:: Working data ::

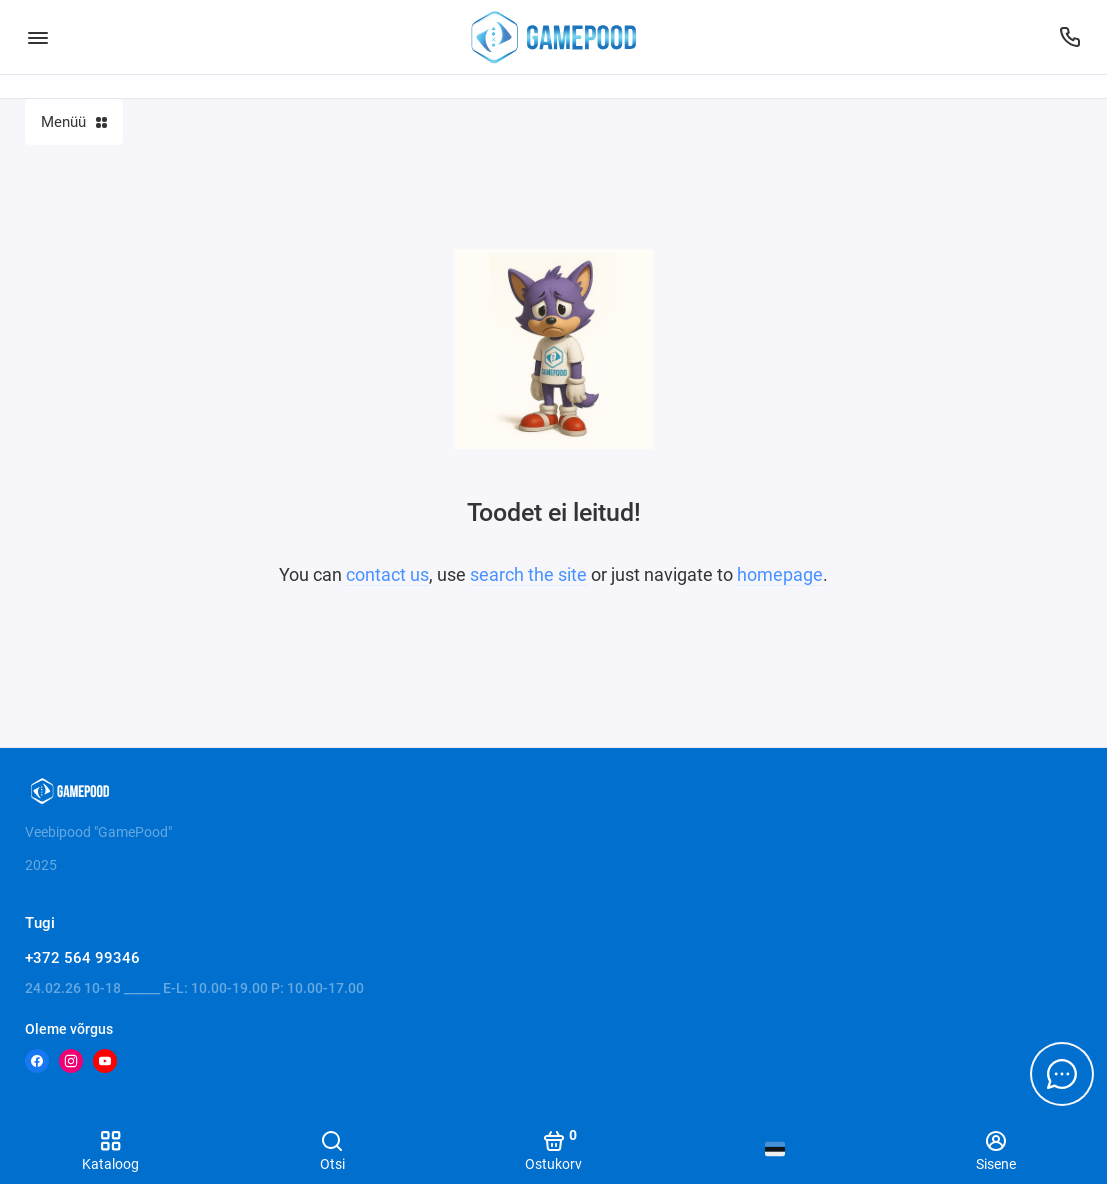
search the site (528, 574)
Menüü (74, 122)
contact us (387, 574)
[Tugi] (1069, 37)
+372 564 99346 (82, 958)
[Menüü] (37, 37)
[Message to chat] (1062, 1074)
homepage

:::

Exercise brief => If a record holds a picture, leave the picture out and print everything else exactly.

Answer for this exercise =>
search the site (528, 574)
Menüü (74, 122)
contact us (387, 574)
[Tugi] (1069, 37)
+372 564 99346 (82, 958)
[Menüü] (37, 37)
[Message to chat] (1062, 1074)
homepage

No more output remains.